These strategies and practices can significantly shorten the life cycle of claims, leading to quicker resolutions and improved financial outcomes.

这些战略和做法可以大大缩短索赔的生命周期，从而更快地解决问题，改善财务成果。

By Greenway Health

绿道健康

Bicara’s drugs are antibodies engineered to address solid tumors by hitting two validated cancer targets. The company’s lead program, ficerafusp alfa, is a bifunctional antibody drug designed to bind to epidermal growth factor receptor (EGFR) and human transforming growth factor beta (TGF-beta).

Bicara的药物是通过击中两个经过验证的癌症靶标来解决实体瘤的抗体。该公司的领先项目ficerafusp alfa是一种双功能抗体药物，旨在结合表皮生长因子受体（EGFR）和人转化生长因子β（TGF-β）。

TGF-beta is an important target because high signaling from this protein is associated with resistance to the class of immunotherapies called checkpoint inhibitors. For that reason, drugs that hit this target have been tested as a way to potentially overcome this resistance. GSK and Merck KGaA tried this approach with a bifunctional protein, bintrafusp alfa.

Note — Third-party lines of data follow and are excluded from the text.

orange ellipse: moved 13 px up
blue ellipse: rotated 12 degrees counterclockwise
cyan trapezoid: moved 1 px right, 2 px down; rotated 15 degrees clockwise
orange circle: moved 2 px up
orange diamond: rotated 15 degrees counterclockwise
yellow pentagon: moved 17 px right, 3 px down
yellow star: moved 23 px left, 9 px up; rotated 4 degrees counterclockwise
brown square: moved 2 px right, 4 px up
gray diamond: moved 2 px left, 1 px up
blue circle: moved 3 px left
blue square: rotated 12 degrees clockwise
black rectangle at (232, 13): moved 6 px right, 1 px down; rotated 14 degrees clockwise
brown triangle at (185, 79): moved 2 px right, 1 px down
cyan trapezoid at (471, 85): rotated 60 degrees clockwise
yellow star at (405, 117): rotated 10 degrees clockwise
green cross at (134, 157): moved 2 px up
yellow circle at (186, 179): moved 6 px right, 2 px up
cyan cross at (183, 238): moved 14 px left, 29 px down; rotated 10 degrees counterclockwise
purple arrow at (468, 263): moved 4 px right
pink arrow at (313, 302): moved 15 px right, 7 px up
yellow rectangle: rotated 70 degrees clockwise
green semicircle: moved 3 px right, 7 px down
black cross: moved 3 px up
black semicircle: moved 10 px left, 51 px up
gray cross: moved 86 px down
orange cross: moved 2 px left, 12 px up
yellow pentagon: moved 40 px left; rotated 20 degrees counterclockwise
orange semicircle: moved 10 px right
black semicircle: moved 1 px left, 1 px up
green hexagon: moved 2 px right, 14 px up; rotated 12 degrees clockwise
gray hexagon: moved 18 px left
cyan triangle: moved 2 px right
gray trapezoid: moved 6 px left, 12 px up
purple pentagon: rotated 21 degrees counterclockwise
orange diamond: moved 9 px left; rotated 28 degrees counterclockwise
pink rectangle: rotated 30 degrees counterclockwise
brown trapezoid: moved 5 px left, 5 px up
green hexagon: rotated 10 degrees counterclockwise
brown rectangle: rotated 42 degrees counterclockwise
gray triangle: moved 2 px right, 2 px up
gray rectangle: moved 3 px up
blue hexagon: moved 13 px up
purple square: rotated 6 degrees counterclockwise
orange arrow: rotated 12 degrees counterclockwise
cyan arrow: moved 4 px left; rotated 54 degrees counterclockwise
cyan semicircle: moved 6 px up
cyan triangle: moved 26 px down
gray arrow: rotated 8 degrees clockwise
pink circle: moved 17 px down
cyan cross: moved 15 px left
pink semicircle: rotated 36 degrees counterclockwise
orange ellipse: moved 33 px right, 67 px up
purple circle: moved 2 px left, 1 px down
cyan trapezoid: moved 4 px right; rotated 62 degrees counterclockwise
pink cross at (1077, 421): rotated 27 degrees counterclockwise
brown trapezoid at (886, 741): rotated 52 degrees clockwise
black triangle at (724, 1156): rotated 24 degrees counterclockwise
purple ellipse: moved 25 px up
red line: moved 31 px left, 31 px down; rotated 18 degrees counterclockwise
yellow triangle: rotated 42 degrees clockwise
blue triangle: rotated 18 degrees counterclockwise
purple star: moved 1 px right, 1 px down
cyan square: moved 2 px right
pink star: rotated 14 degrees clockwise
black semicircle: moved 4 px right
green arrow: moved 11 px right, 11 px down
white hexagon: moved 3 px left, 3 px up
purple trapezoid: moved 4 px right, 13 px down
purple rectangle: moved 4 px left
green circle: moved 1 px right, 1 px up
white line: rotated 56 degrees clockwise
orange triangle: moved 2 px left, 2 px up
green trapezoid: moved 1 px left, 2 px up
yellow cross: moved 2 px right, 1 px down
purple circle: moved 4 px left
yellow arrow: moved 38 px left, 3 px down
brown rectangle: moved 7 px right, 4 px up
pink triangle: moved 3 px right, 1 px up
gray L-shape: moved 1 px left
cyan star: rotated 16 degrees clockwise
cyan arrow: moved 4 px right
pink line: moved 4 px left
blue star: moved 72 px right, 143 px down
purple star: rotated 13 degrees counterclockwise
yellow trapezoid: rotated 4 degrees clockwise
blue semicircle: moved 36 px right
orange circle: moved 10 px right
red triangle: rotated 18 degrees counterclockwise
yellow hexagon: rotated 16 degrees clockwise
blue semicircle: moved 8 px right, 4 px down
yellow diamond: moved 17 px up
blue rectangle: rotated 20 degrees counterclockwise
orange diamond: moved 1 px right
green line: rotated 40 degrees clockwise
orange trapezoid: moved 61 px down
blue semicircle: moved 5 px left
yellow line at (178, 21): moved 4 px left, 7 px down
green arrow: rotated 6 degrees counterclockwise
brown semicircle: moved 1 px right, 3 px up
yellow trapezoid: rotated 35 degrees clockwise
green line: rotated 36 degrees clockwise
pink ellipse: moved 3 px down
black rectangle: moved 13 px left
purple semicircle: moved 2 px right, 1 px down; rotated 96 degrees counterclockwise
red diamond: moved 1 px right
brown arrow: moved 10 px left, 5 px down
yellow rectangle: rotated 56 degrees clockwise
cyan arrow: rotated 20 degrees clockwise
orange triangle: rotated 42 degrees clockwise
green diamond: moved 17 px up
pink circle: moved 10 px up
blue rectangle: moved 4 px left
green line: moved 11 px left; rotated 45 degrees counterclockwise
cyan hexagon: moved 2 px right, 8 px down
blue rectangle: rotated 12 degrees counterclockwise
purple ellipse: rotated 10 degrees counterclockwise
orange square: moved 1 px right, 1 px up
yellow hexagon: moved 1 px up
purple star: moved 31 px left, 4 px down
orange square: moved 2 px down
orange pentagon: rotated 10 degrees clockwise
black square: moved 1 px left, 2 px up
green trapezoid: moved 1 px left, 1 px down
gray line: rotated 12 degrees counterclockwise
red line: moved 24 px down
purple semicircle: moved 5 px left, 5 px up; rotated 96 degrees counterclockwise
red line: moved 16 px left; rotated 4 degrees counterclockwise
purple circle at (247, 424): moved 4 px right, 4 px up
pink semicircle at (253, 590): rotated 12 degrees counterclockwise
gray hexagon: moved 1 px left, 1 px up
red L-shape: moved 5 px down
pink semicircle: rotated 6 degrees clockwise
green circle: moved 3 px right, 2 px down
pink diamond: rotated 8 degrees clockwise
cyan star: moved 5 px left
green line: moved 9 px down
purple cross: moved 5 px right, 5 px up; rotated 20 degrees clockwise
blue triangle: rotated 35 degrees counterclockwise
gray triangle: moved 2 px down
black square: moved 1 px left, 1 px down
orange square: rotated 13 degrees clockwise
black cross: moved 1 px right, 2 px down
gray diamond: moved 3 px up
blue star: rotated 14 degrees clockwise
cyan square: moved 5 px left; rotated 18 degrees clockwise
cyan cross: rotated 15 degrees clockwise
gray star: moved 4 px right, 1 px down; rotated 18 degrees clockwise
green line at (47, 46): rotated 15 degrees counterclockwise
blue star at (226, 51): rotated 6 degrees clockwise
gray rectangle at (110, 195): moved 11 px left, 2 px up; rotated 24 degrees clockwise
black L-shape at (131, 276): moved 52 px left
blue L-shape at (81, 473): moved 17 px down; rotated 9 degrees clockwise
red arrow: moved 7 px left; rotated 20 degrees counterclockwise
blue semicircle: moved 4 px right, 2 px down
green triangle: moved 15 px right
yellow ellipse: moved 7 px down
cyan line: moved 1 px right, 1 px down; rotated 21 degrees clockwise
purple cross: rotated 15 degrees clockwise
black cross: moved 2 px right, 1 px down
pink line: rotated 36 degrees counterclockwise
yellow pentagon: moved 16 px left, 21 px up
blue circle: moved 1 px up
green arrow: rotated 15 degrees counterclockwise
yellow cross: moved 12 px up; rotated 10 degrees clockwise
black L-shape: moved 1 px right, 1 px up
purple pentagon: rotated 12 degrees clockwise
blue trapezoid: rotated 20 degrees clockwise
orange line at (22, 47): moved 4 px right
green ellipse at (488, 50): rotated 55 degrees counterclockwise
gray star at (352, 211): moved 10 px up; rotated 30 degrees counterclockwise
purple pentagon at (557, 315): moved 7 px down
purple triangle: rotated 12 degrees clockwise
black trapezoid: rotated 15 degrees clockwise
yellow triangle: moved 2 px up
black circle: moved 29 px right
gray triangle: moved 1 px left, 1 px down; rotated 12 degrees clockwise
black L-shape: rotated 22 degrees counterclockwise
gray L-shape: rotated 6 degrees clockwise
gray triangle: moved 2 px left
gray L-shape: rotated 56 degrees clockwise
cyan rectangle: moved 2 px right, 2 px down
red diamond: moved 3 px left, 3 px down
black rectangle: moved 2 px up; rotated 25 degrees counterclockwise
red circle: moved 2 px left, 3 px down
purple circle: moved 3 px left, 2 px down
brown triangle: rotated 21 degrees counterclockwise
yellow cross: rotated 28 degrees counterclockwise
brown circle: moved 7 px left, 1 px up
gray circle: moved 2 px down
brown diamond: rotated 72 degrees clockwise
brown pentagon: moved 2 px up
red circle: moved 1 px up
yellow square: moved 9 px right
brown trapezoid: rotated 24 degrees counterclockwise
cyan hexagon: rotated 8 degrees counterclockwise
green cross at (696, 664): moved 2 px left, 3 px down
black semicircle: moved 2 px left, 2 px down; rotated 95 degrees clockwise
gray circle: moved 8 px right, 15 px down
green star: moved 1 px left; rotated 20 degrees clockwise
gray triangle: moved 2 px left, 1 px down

TGF-β是一个重要的靶点，因为该蛋白的高信号传导与对称为检查点抑制剂的免疫疗法的抗性有关。因此，已经测试了达到这一目标的药物，作为潜在克服这种耐药性的方法。GSK和默克KGaA用双功能蛋白bintrafusp alfa尝试了这种方法。

But clinical trial results showed the experimental therapy fell short on measures of efficacy. In its IPO filing, Bicara said such failures may be due to insufficient anti-tumor activity, possibly because the immunotherapy is being expressed in immune tissue rather than the tumor microenvironment (TME) where it’s needed..

但临床试验结果表明，实验疗法在疗效方面存在不足。在首次公开募股文件中，比卡拉表示，这种失败可能是由于抗肿瘤活性不足，可能是因为免疫疗法是在免疫组织中表达的，而不是在需要的肿瘤微环境中表达的。。

Bicara says the dual approach of its drug blocks survival signaling from EGFR as well as immunosuppressive TGF-beta signaling in the TME. Bicara has been testing its experimental drug in combination with the blockbuster Merck immunotherapy pembrolizumab, brand name Keytruda, whose approved indications include HNSCC.

Bicara说，其药物的双重方法阻断了来自EGFR的存活信号以及TME中的免疫抑制性TGF-β信号传导。Bicara一直在测试其实验药物与畅销的默克免疫疗法pembrolizumab（品牌Keytruda）的组合，其批准的适应症包括HNSCC。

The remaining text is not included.